» **Provided material**
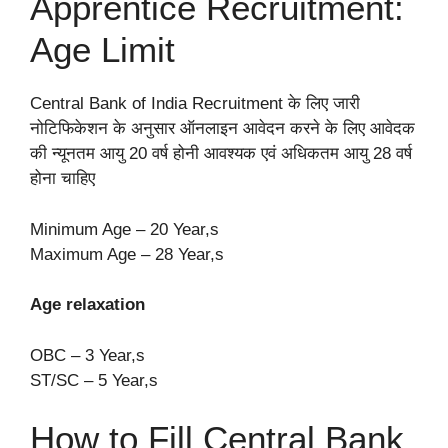
Apprentice Recruitment:
Age Limit
Central Bank of India Recruitment के लिए जारी
नोटिफिकेशन के अनुसार ऑनलाइन आवेदन करने के लिए आवेदक
की न्यूनतम आयु 20 वर्ष होनी आवश्यक एवं अधिकतम आयु 28 वर्ष
होना चाहिए
Minimum Age – 20 Year
,
s
Maximum Age – 28 Year
,
s
Age relaxation
OBC – 3 Year
,
s
ST/SC – 5 Year
,
s
How to Fill Central Bank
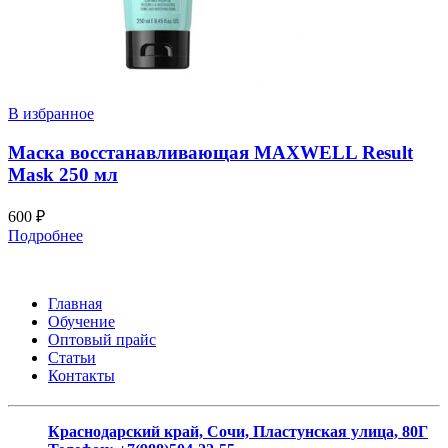
В избранное
Маска восстанавливающая MAXWELL Result
Mask 250 мл
600
₽
Подробнее
Главная
Обучение
Оптовый прайс
Статьи
Контакты
Краснодарский край, Сочи, Пластунская улица, 80Г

» **The task**
Transcribe each record exactly as it appears, but omit every picture.

» **Written answer**
Apprentice Recruitment:
Age Limit
Central Bank of India Recruitment के लिए जारी
नोटिफिकेशन के अनुसार ऑनलाइन आवेदन करने के लिए आवेदक
की न्यूनतम आयु 20 वर्ष होनी आवश्यक एवं अधिकतम आयु 28 वर्ष
होना चाहिए
Minimum Age – 20 Year
,
s
Maximum Age – 28 Year
,
s
Age relaxation
OBC – 3 Year
,
s
ST/SC – 5 Year
,
s
How to Fill Central Bank
В избранное
Маска восстанавливающая MAXWELL Result
Mask 250 мл
600
₽
Подробнее
Главная
Обучение
Оптовый прайс
Статьи
Контакты
Краснодарский край, Сочи, Пластунская улица, 80Г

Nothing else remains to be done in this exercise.